Tim knows me well and he tried to cheer me as I wailed to him about how wrong it was. That we had so much and the thickness of a wall “protected us” from seeing how little they had. I should have gone outside and sat in the gutter with them. But what would that accomplish? We had our drink, probably more than one, that night, and when the gong sounded we joined the other 18-odd guests in the dining room.
Tim had been there 12 years prior, during the India-Pakistan war that caused him to be stranded, until he “escaped” on a flight bound for Moscow. As we sat through our very British dinner, he nudged me indicating one of the servers. “I’m sure he was here before and he looked 100 then!”
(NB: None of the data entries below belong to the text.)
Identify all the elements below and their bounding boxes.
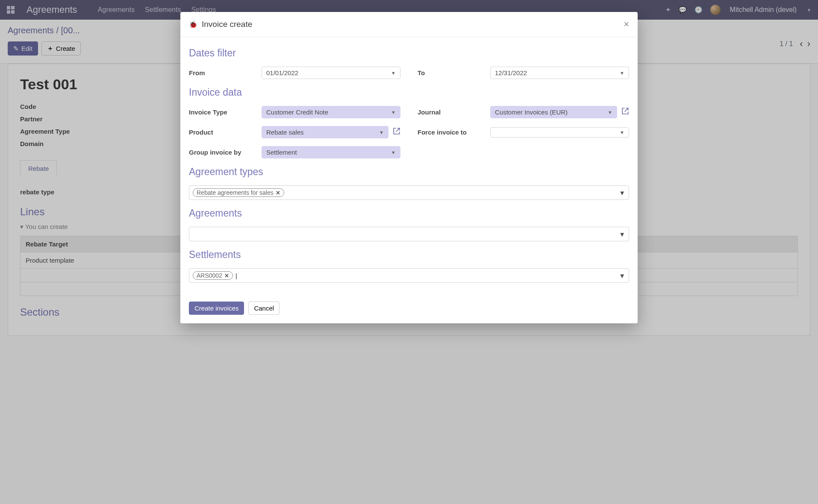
label-invoice-type: Invoice Type xyxy=(189,108,262,116)
bug-icon[interactable]: 🐞 xyxy=(189,21,197,29)
section-invoice-data: Invoice data xyxy=(189,87,629,98)
to-date-input[interactable]: 12/31/2022 ▼ xyxy=(490,67,629,79)
chevron-down-icon: ▼ xyxy=(391,150,396,155)
journal-select[interactable]: Customer Invoices (EUR) ▼ xyxy=(490,106,617,118)
chevron-down-icon: ▼ xyxy=(391,110,396,115)
label-product: Product xyxy=(189,129,262,136)
tag-settlement: ARS0002 ✕ xyxy=(193,271,233,280)
external-link-icon[interactable] xyxy=(393,127,400,137)
tag-remove-icon[interactable]: ✕ xyxy=(276,190,280,196)
cancel-button[interactable]: Cancel xyxy=(248,302,280,315)
tag-agreement-type: Rebate agreements for sales ✕ xyxy=(193,188,284,197)
chevron-down-icon: ▼ xyxy=(619,189,625,196)
modal-title: Invoice create xyxy=(202,20,252,29)
group-invoice-by-select[interactable]: Settlement ▼ xyxy=(262,146,400,158)
agreements-input[interactable]: ▼ xyxy=(189,227,629,241)
tag-remove-icon[interactable]: ✕ xyxy=(224,273,229,279)
create-invoices-button[interactable]: Create invoices xyxy=(189,302,244,315)
chevron-down-icon: ▼ xyxy=(620,70,624,76)
label-group-invoice-by: Group invoice by xyxy=(189,149,262,156)
label-force-invoice-to: Force invoice to xyxy=(418,129,490,136)
text-cursor: | xyxy=(235,272,237,279)
section-settlements: Settlements xyxy=(189,249,629,261)
invoice-create-modal: 🐞 Invoice create × Dates filter From 01/… xyxy=(180,12,638,323)
chevron-down-icon: ▼ xyxy=(619,272,625,279)
section-dates-filter: Dates filter xyxy=(189,47,629,59)
product-select[interactable]: Rebate sales ▼ xyxy=(262,126,388,138)
section-agreement-types: Agreement types xyxy=(189,166,629,178)
section-agreements: Agreements xyxy=(189,208,629,219)
chevron-down-icon: ▼ xyxy=(619,231,625,238)
settlements-input[interactable]: ARS0002 ✕ | ▼ xyxy=(189,268,629,283)
close-icon[interactable]: × xyxy=(624,19,629,30)
invoice-type-select[interactable]: Customer Credit Note ▼ xyxy=(262,106,400,118)
agreement-types-input[interactable]: Rebate agreements for sales ✕ ▼ xyxy=(189,185,629,200)
force-invoice-to-select[interactable]: ▼ xyxy=(490,127,629,138)
chevron-down-icon: ▼ xyxy=(391,70,396,76)
label-journal: Journal xyxy=(418,108,490,116)
label-to: To xyxy=(418,69,490,76)
chevron-down-icon: ▼ xyxy=(620,130,624,135)
from-date-input[interactable]: 01/01/2022 ▼ xyxy=(262,67,400,79)
chevron-down-icon: ▼ xyxy=(379,130,384,135)
label-from: From xyxy=(189,69,262,76)
chevron-down-icon: ▼ xyxy=(608,110,612,115)
external-link-icon[interactable] xyxy=(621,107,629,117)
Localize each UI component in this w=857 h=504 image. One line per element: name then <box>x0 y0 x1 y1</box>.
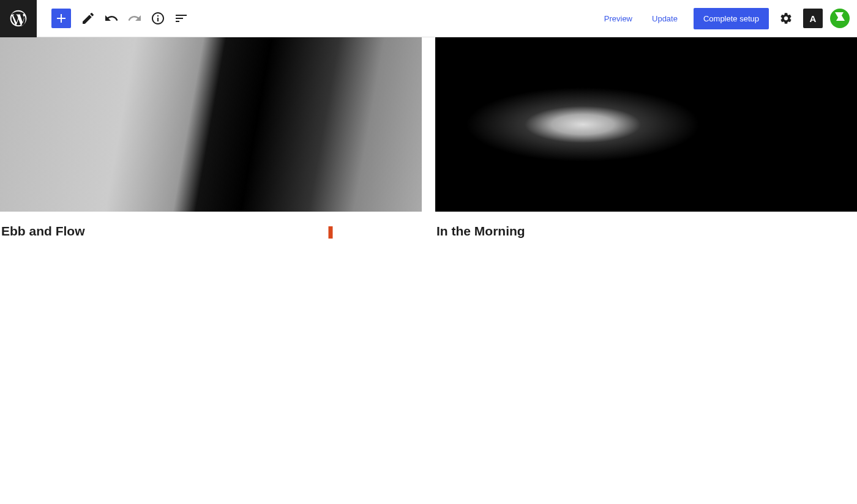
contrast-button[interactable]: A <box>803 9 823 28</box>
tools-button[interactable] <box>77 7 99 29</box>
document-overview-button[interactable] <box>147 7 169 29</box>
info-icon <box>151 11 165 26</box>
gallery-image-left <box>0 37 422 212</box>
toolbar-right: Preview Update Complete setup A <box>597 0 857 37</box>
editor-content: Ebb and Flow In the Morning HTML HTML Pr… <box>0 37 857 239</box>
toolbar-left <box>0 0 192 37</box>
pencil-icon <box>81 11 95 26</box>
list-view-icon <box>174 11 189 26</box>
update-link[interactable]: Update <box>645 14 685 23</box>
gallery-caption-right[interactable]: In the Morning <box>435 224 857 239</box>
gallery-caption-left[interactable]: Ebb and Flow <box>0 224 422 239</box>
jetpack-button[interactable] <box>830 9 850 28</box>
undo-icon <box>104 11 119 26</box>
gallery-image-right <box>435 37 857 212</box>
complete-setup-button[interactable]: Complete setup <box>694 8 769 29</box>
preview-link[interactable]: Preview <box>597 14 640 23</box>
gallery-item-right[interactable]: In the Morning <box>435 37 857 239</box>
wordpress-logo-button[interactable] <box>0 0 37 37</box>
gear-icon <box>779 12 793 25</box>
redo-button[interactable] <box>124 7 146 29</box>
editor-toolbar: Preview Update Complete setup A <box>0 0 857 37</box>
gallery-item-left[interactable]: Ebb and Flow <box>0 37 422 239</box>
wordpress-icon <box>9 9 28 28</box>
plus-icon <box>54 11 69 26</box>
settings-button[interactable] <box>776 9 796 28</box>
block-inserter-button[interactable] <box>51 9 71 28</box>
redo-icon <box>127 11 142 26</box>
undo-button[interactable] <box>100 7 122 29</box>
gallery-block: Ebb and Flow In the Morning <box>0 37 857 239</box>
list-view-button[interactable] <box>170 7 192 29</box>
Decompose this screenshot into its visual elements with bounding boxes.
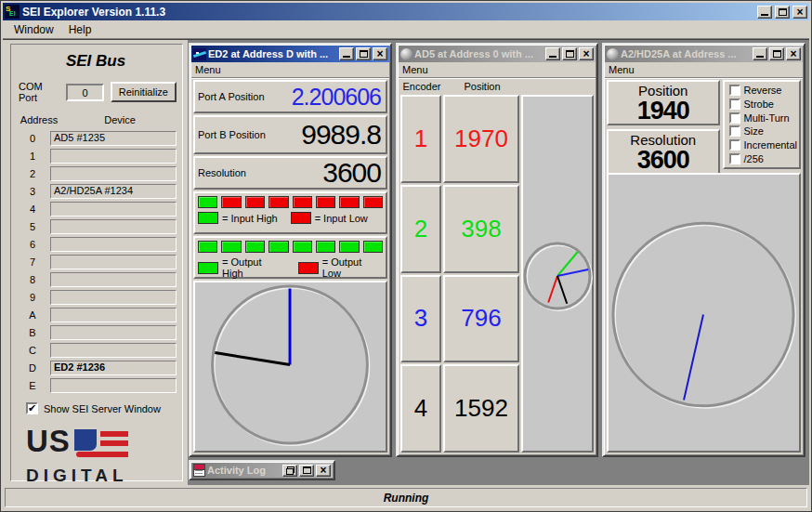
option-checkbox[interactable] <box>729 139 740 151</box>
option-label: Reverse <box>744 85 782 96</box>
ad5-menubar: Menu <box>399 62 596 78</box>
device-field <box>50 378 177 393</box>
option-label: Incremental <box>744 139 797 151</box>
device-field <box>50 290 177 305</box>
address-row: B <box>15 323 177 341</box>
activity-log-maximize-button[interactable] <box>299 465 314 477</box>
a2-window-icon[interactable] <box>607 48 619 60</box>
address-label: 8 <box>15 274 50 285</box>
ad5-maximize-button[interactable] <box>562 47 577 60</box>
port-a-value: 2.200606 <box>268 85 383 109</box>
main-titlebar[interactable]: SEI SEI Explorer Version 1.11.3 × <box>3 3 809 20</box>
close-icon: × <box>790 49 796 59</box>
status-bar: Running <box>3 485 809 509</box>
output-led-row <box>198 241 383 253</box>
a2-minimize-button[interactable] <box>753 47 767 60</box>
activity-log-close-button[interactable]: × <box>316 465 331 477</box>
ad5-window-icon[interactable] <box>400 48 413 60</box>
a2-position-panel: Position 1940 <box>607 80 720 125</box>
address-label: 0 <box>15 133 50 144</box>
led-indicator-low <box>268 196 288 208</box>
address-list: 0AD5 #1235123A2/HD25A #1234456789ABCDED2… <box>15 129 177 394</box>
address-header: Address <box>15 114 63 125</box>
port-a-panel: Port A Position 2.200606 <box>193 80 387 113</box>
port-b-value: 9989.8 <box>268 121 383 149</box>
minimize-icon <box>343 56 350 58</box>
address-label: 5 <box>15 221 50 232</box>
activity-log-window: Activity Log × <box>189 460 335 480</box>
led-indicator-high <box>339 241 359 253</box>
ad5-titlebar[interactable]: AD5 at Address 0 with ... × <box>399 46 596 62</box>
sei-app-icon[interactable]: SEI <box>5 5 20 19</box>
ad5-title: AD5 at Address 0 with ... <box>414 48 544 59</box>
menu-help[interactable]: Help <box>61 21 99 38</box>
input-high-swatch <box>198 212 218 224</box>
address-row: 7 <box>15 253 177 270</box>
main-menubar: Window Help <box>3 20 809 39</box>
address-row: 2 <box>15 164 177 182</box>
ed2-dial <box>195 282 386 451</box>
ed2-minimize-button[interactable] <box>339 47 354 60</box>
option-checkbox[interactable] <box>729 98 740 110</box>
activity-log-titlebar[interactable]: Activity Log × <box>191 463 333 478</box>
option-checkbox[interactable] <box>729 112 740 124</box>
ed2-maximize-button[interactable] <box>356 47 371 60</box>
address-label: 6 <box>15 239 50 250</box>
mdi-workspace: SEI Bus COM Port 0 Reinitialize Address … <box>3 39 809 485</box>
ad5-menu[interactable]: Menu <box>402 64 428 75</box>
com-port-field[interactable]: 0 <box>66 84 103 101</box>
a2-titlebar[interactable]: A2/HD25A at Address ... × <box>605 46 803 62</box>
a2-close-button[interactable]: × <box>786 47 801 60</box>
led-indicator-high <box>363 241 383 253</box>
ed2-window-icon[interactable] <box>193 48 206 60</box>
a2-menu[interactable]: Menu <box>609 64 635 75</box>
encoder-cell: 3 <box>400 275 441 363</box>
address-label: C <box>15 345 50 356</box>
address-row: 5 <box>15 217 177 235</box>
sei-bus-pane: SEI Bus COM Port 0 Reinitialize Address … <box>3 40 188 485</box>
led-indicator-high <box>198 241 217 253</box>
option-label: Multi-Turn <box>744 112 790 124</box>
position-cell: 796 <box>443 275 519 363</box>
maximize-button[interactable] <box>775 6 790 19</box>
ad5-close-button[interactable]: × <box>579 47 594 60</box>
ed2-title: ED2 at Address D with ... <box>208 48 337 59</box>
address-row: 1 <box>15 147 177 164</box>
resolution-panel: Resolution 3600 <box>193 156 387 190</box>
show-server-checkbox[interactable]: ✔ <box>26 402 38 414</box>
option-checkbox[interactable] <box>729 125 740 137</box>
a2-maximize-button[interactable] <box>769 47 784 60</box>
resolution-label: Resolution <box>198 167 268 178</box>
a2-dial-panel <box>607 173 801 453</box>
position-cell: 1592 <box>443 364 519 453</box>
option-row: /256 <box>729 153 797 164</box>
maximize-icon <box>773 50 781 58</box>
reinitialize-button[interactable]: Reinitialize <box>111 82 177 102</box>
ed2-titlebar[interactable]: ED2 at Address D with ... × <box>191 46 389 62</box>
activity-log-restore-button[interactable] <box>282 465 297 477</box>
ad5-minimize-button[interactable] <box>545 47 560 60</box>
com-port-label: COM Port <box>19 81 59 103</box>
address-label: 9 <box>15 292 50 303</box>
menu-window[interactable]: Window <box>7 21 61 38</box>
option-checkbox[interactable] <box>729 85 740 96</box>
minimize-button[interactable] <box>757 6 772 19</box>
ed2-menubar: Menu <box>191 62 389 78</box>
close-button[interactable]: × <box>792 6 807 19</box>
option-row: Strobe <box>729 98 797 110</box>
ed2-close-button[interactable]: × <box>373 47 387 60</box>
ed2-menu[interactable]: Menu <box>195 64 221 75</box>
device-field <box>50 255 177 269</box>
logo-digital-text: DIGITAL <box>26 466 177 485</box>
a2-menubar: Menu <box>605 62 803 78</box>
address-row: C <box>15 341 177 359</box>
window-title: SEI Explorer Version 1.11.3 <box>22 6 754 19</box>
option-checkbox[interactable] <box>729 153 740 164</box>
a2-resolution-panel: Resolution 3600 <box>607 129 720 175</box>
output-high-swatch <box>198 262 218 274</box>
position-column: 19703987961592 <box>443 95 519 453</box>
close-icon: × <box>320 466 326 475</box>
activity-log-icon[interactable] <box>193 465 205 477</box>
us-flag-icon <box>74 429 128 463</box>
device-field <box>50 325 177 340</box>
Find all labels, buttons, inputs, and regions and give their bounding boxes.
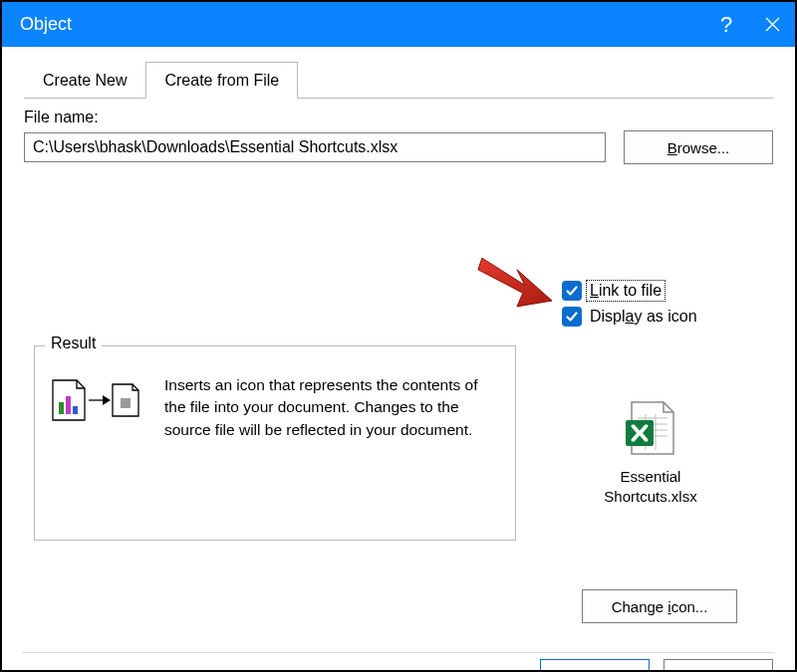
icon-preview-label: Essential Shortcuts.xlsx <box>586 467 715 506</box>
file-name-row: File name: Browse... <box>24 109 773 164</box>
svg-rect-3 <box>66 396 71 414</box>
cancel-button[interactable]: Cancel <box>664 659 773 672</box>
change-icon-button[interactable]: Change icon... <box>582 589 737 623</box>
close-icon <box>765 17 780 32</box>
checkmark-icon <box>565 284 579 298</box>
file-name-input[interactable] <box>24 132 606 162</box>
svg-rect-2 <box>59 402 64 414</box>
result-group: Result <box>34 345 516 541</box>
result-illustration <box>49 374 146 441</box>
display-as-icon-checkbox[interactable] <box>562 307 582 327</box>
svg-rect-6 <box>121 398 131 408</box>
result-text: Inserts an icon that represents the cont… <box>164 374 501 441</box>
titlebar: Object ? <box>2 2 795 47</box>
dialog-buttons: OK Cancel <box>540 659 773 672</box>
link-to-file-label: Link to file <box>588 282 664 300</box>
file-input-row: Browse... <box>24 130 773 164</box>
window-title: Object <box>20 14 703 35</box>
close-button[interactable] <box>749 2 795 47</box>
dialog-content: Create New Create from File File name: B… <box>2 47 795 164</box>
separator <box>22 652 775 653</box>
link-to-file-row[interactable]: Link to file <box>562 281 697 301</box>
browse-button[interactable]: Browse... <box>624 130 773 164</box>
display-as-icon-label: Display as icon <box>590 308 697 326</box>
tab-create-from-file[interactable]: Create from File <box>145 62 298 99</box>
insert-icon-illustration <box>49 378 146 424</box>
svg-rect-4 <box>73 406 78 414</box>
browse-button-label: Browse... <box>667 139 730 156</box>
display-as-icon-row[interactable]: Display as icon <box>562 307 697 327</box>
tab-strip: Create New Create from File <box>24 61 773 99</box>
tab-create-new[interactable]: Create New <box>24 62 145 99</box>
link-to-file-checkbox[interactable] <box>562 281 582 301</box>
change-icon-button-label: Change icon... <box>612 598 708 615</box>
checkmark-icon <box>565 310 579 324</box>
excel-file-icon <box>624 400 677 461</box>
file-name-label: File name: <box>24 109 773 126</box>
help-button[interactable]: ? <box>703 2 749 47</box>
result-body: Inserts an icon that represents the cont… <box>35 346 515 455</box>
result-legend: Result <box>45 335 102 352</box>
ok-button[interactable]: OK <box>540 659 650 672</box>
annotation-arrow-icon <box>476 256 554 311</box>
options-group: Link to file Display as icon <box>562 281 697 333</box>
icon-preview: Essential Shortcuts.xlsx <box>586 400 715 506</box>
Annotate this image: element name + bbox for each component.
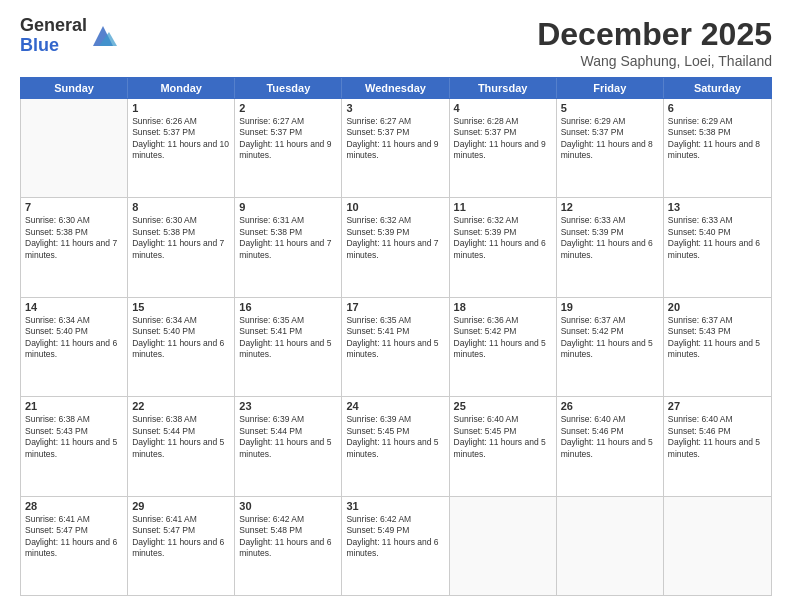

The server was a very upright gentleman in a traditional Nehru jacket, wearing a turban and a splendid mustache. He did indeed look quite ancient, as did the rest of the staff. One felt they had been there from the start in 1783! It was very “Jewel in the Crown”, if anyone remembers that.
Would I be any happier if I had not seen the streets of Calcutta? Does not seeing something make it not exist? Of course not. But seeing and imagining are not the same. I had already seen the same thing, elsewhere. It’s something I could not forget, in a lifetime.
And there are so many other ways the poor of India and other countries suffer, particularly sex slavery and child labor. How many ways can the Human Race disgrace itself?